No. 3-879A221.

408 N.E.2d 1284 (1980)

Lois Ruth CHILDERS, Appellant, v. STATE of Indiana, Appellee.

Court of Appeals of Indiana, Third District.

July 16, 1980.

Attorney(s) appearing for the Case

Jay T. Seeger, Robert A. Mucker, John R. Gambs, Heide, Gambs & Mucker, Lafayette, for appellant.

Theodore L. Sendak, Atty. Gen., Carmen L. Quintana, Deputy Atty. Gen., Indianapolis, for appellee.

GARRARD, Presiding Judge.

Lois Ruth Childers was convicted by a jury of involuntary manslaughter. During the course of the jury's deliberation, the jury submitted a written interrogatory to the trial judge which read as follows,

"On the verdict Involuntary Manslaughter: Do we take this verdict in its entirety or would we chose which part — example 1 or 2 or 3 or would this mean we would have to agree that she would be guilty on all these parts or none of these."

The judge, the prosecuting attorney and defense counsel discussed the communication in the trial judge's chambers. The judge drafted a response and defense counsel was granted permission to file written objection thereto. As the jury was being brought into the courtroom, defense counsel raised the question of Childers' absence. The trial judge acknowledged her absence but proceeded to read his response to the jury which read as follows,

"In response to your question, the Court instructs you that to find the Defendant guilty of involuntary manslaughter, you need not designate on the verdict form which one or more of the three parts you find the Defendant guilty of. You must, however, all agree on the same one of the three parts you find the Defendant guilty of. If you all agree that the Defendant is not guilty of all three parts or cannot all agree on which one of the three parts the Defendant is guilty of, you cannot return a verdict of guilty of Involuntary Manslaughter. I direct your attention to the word "or" appearing at the end of the first part and the end of the second part."

Childers contends that the trial court's communication with the jury which concerned her substantive rights and which took place outside her presence without a waiver of her right to be present was a violation of her constitutional rights and constitutes reversible error.

The trial court committed error in communicating with the jury in Childers' absence. It is well settled that a defendant has a constitutional right to be present at all stages of the criminal proceeding.
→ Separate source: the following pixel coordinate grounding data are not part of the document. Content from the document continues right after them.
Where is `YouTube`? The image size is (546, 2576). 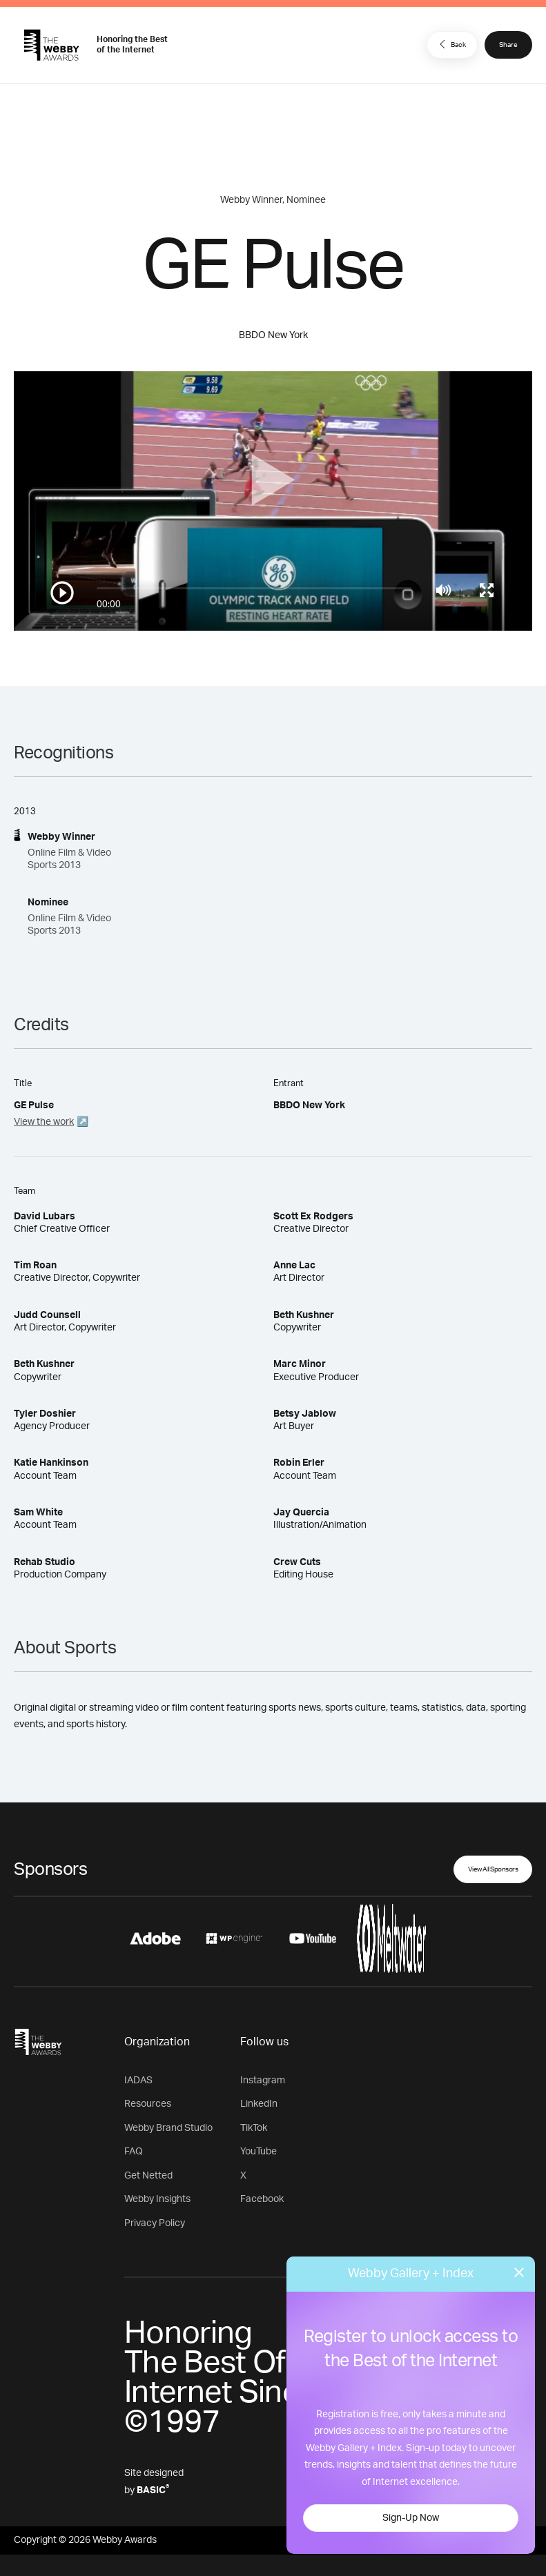 YouTube is located at coordinates (258, 2151).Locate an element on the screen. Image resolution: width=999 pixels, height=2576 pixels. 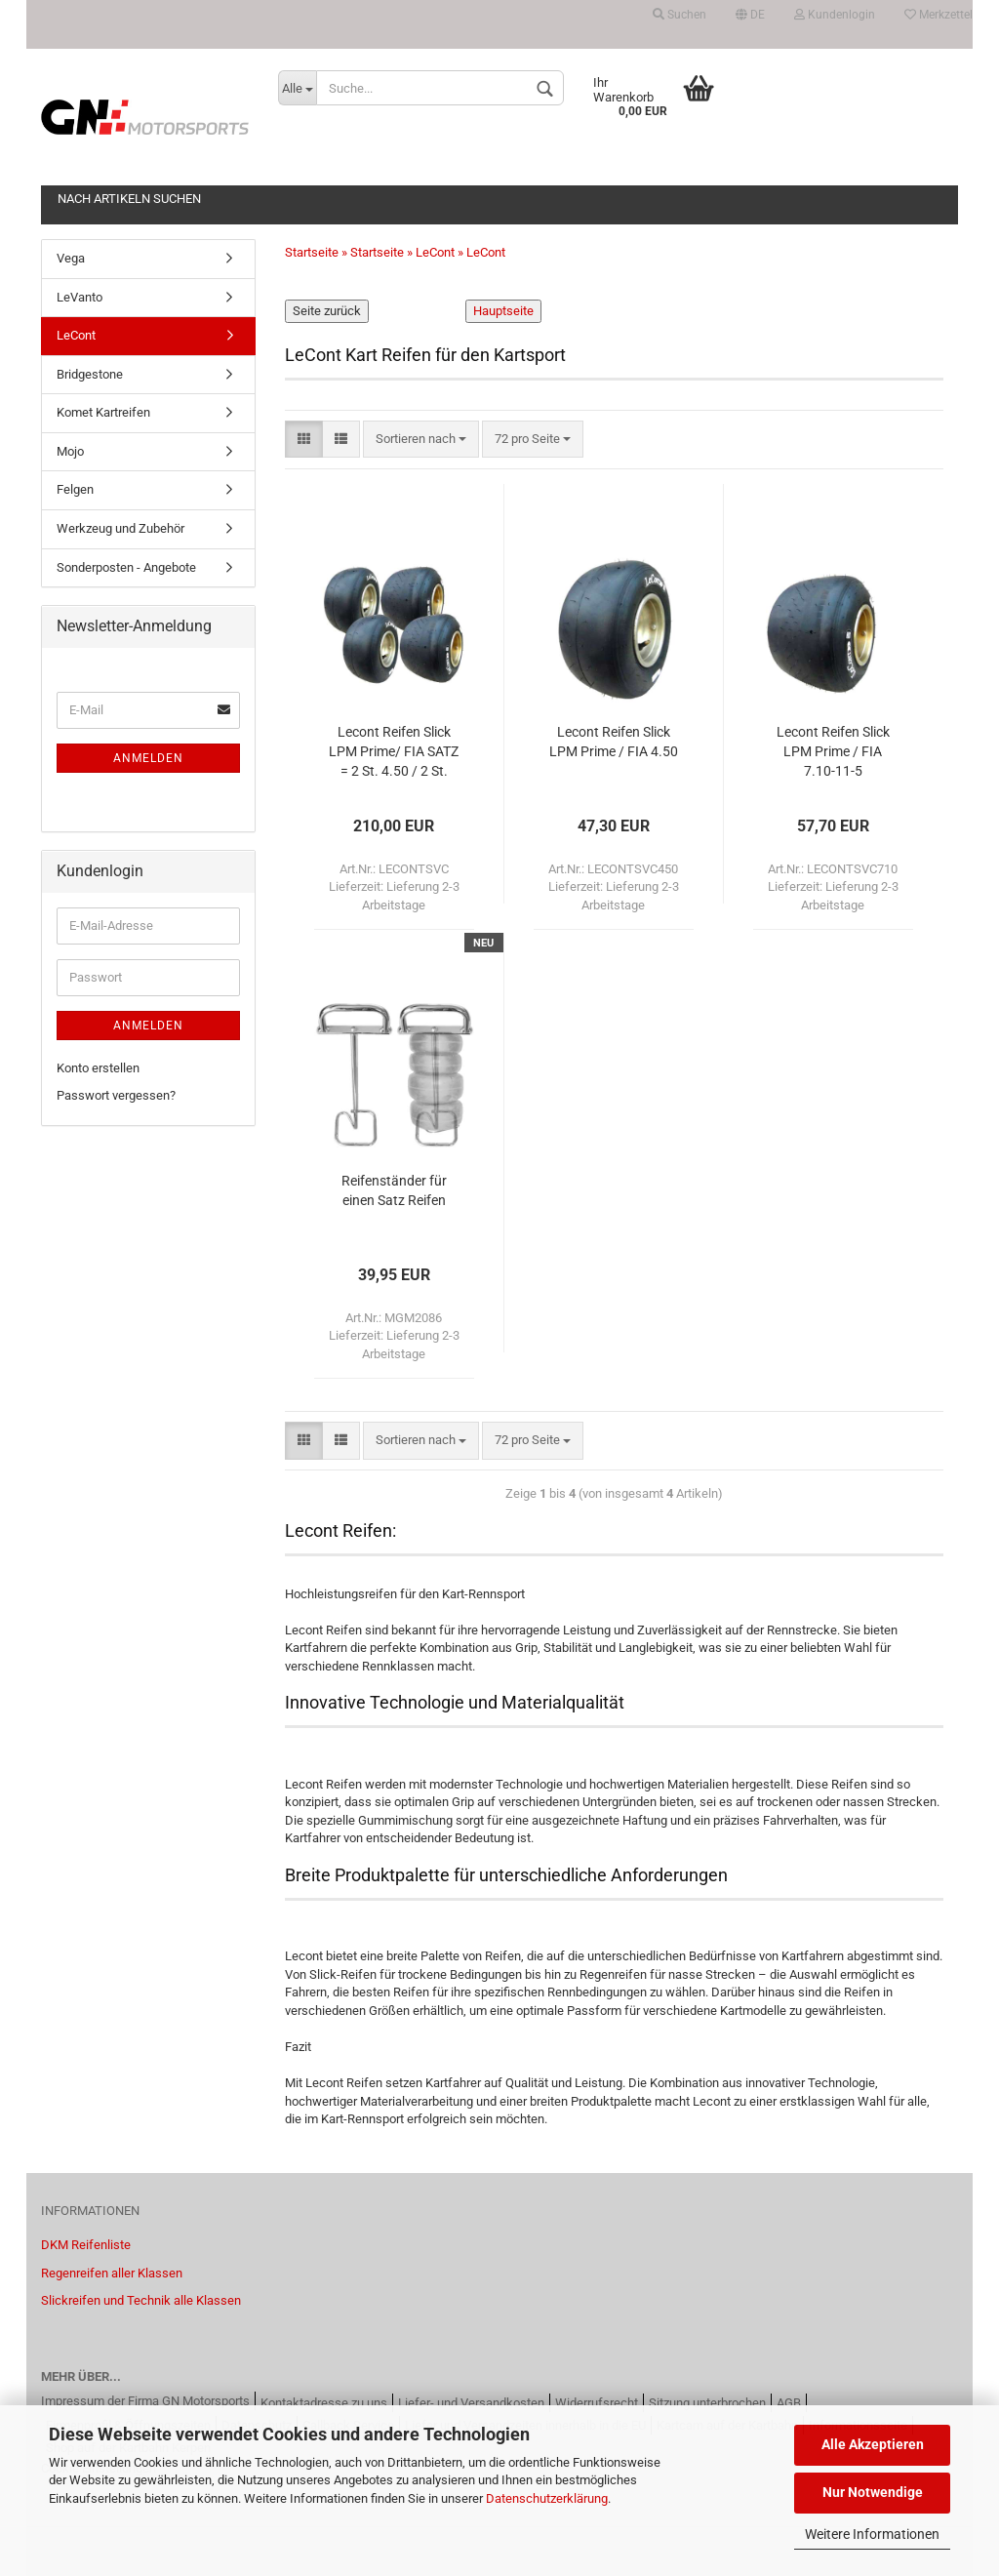
LeCont is located at coordinates (76, 335).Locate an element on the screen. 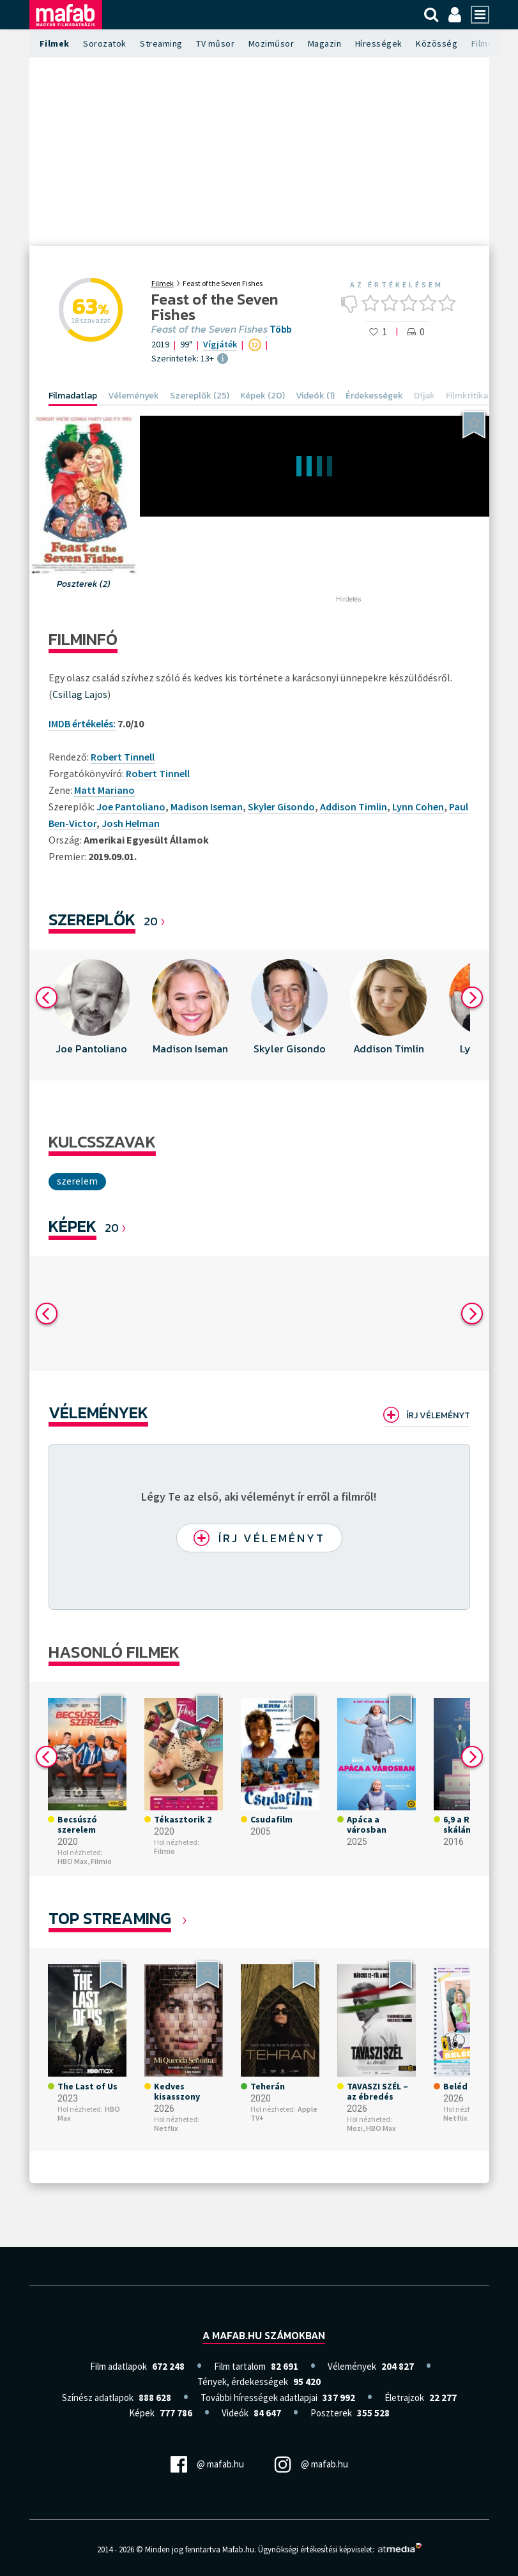 This screenshot has width=518, height=2576. Joe Pantoliano is located at coordinates (130, 806).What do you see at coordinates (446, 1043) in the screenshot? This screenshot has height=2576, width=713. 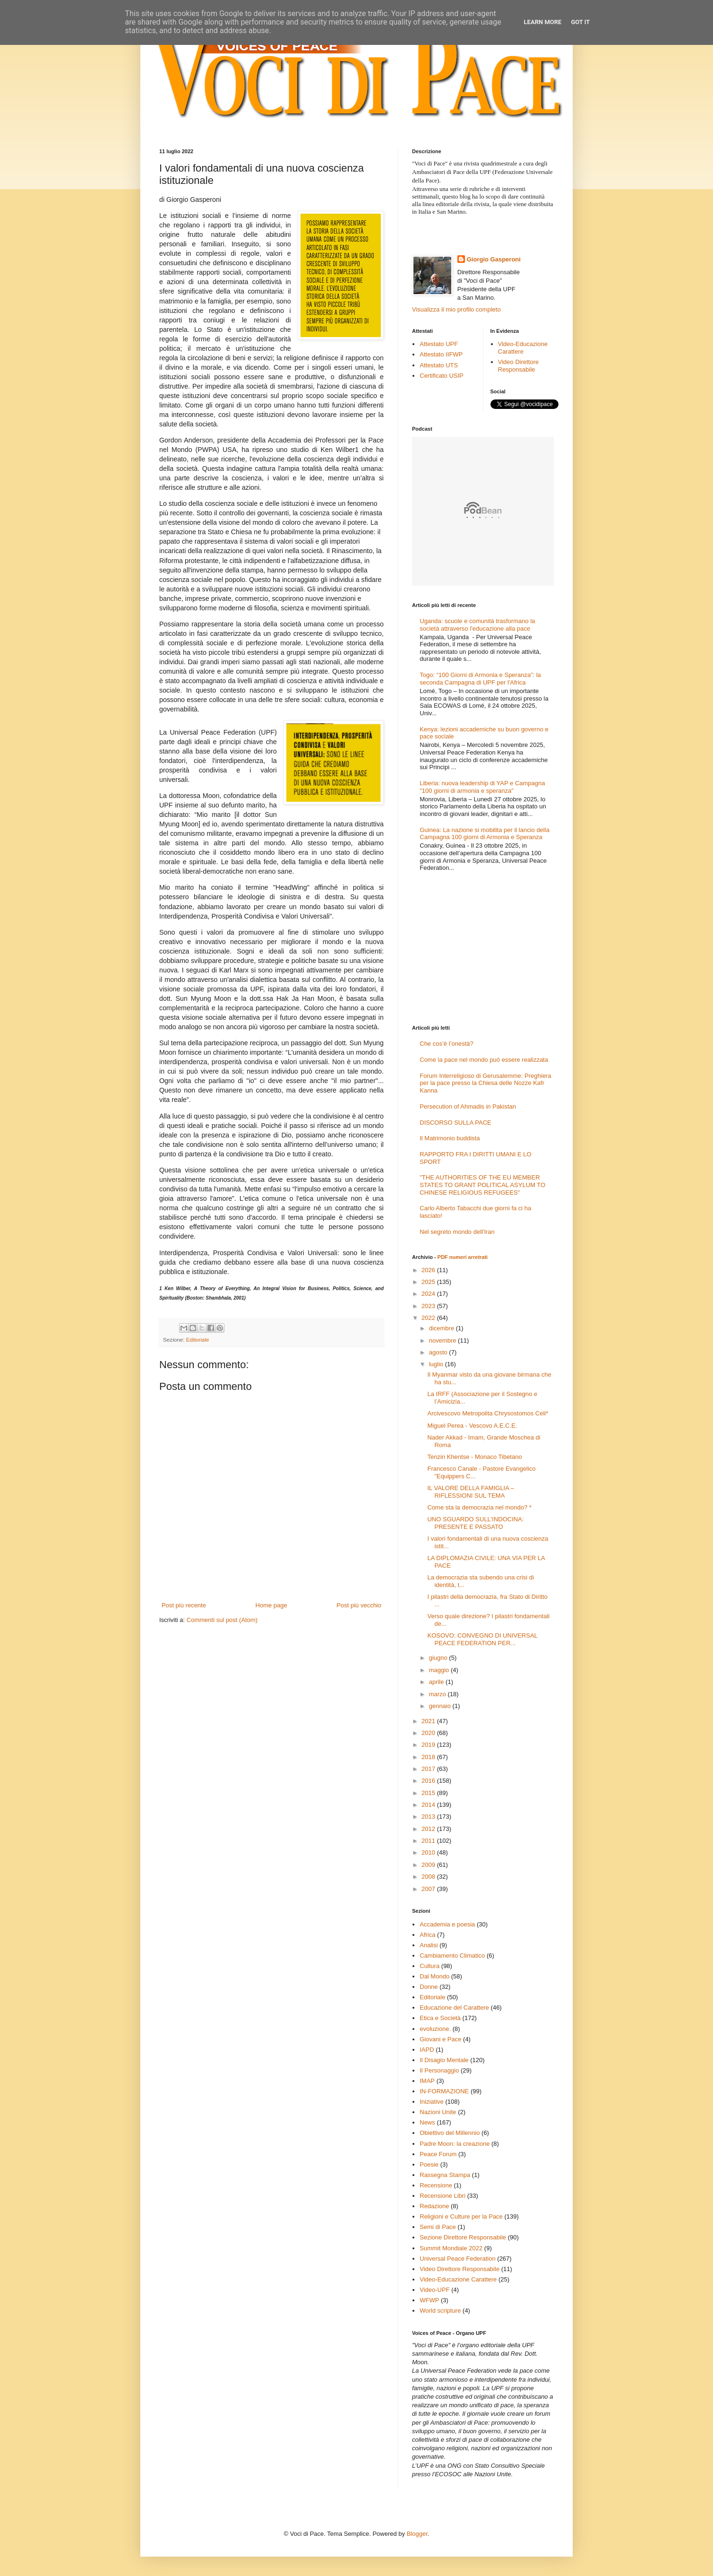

Foster v. State (1977), 267 Ind. 79, 367 N.E.2d 1088; Harris v. State (1967), 249 Ind. 681, 231 N.E.2d 800; Decker v. State (1979), Ind. App., 386 N.E.2d 192; Constitution of Indiana, art. I, § 13. Furthermore, as pointed out in Harris, defense counsel cannot waive this right on behalf of an accused. 231 N.E.2d 804. However, communication with the jury in the defendant's absence is not per se reversible error. While the denial of a defendant's constitutional right to be present raises an inference of prejudice, such inference can be rebutted by the state and the error held to be harmless. Foster v. State, supra; Harris v. State, supra.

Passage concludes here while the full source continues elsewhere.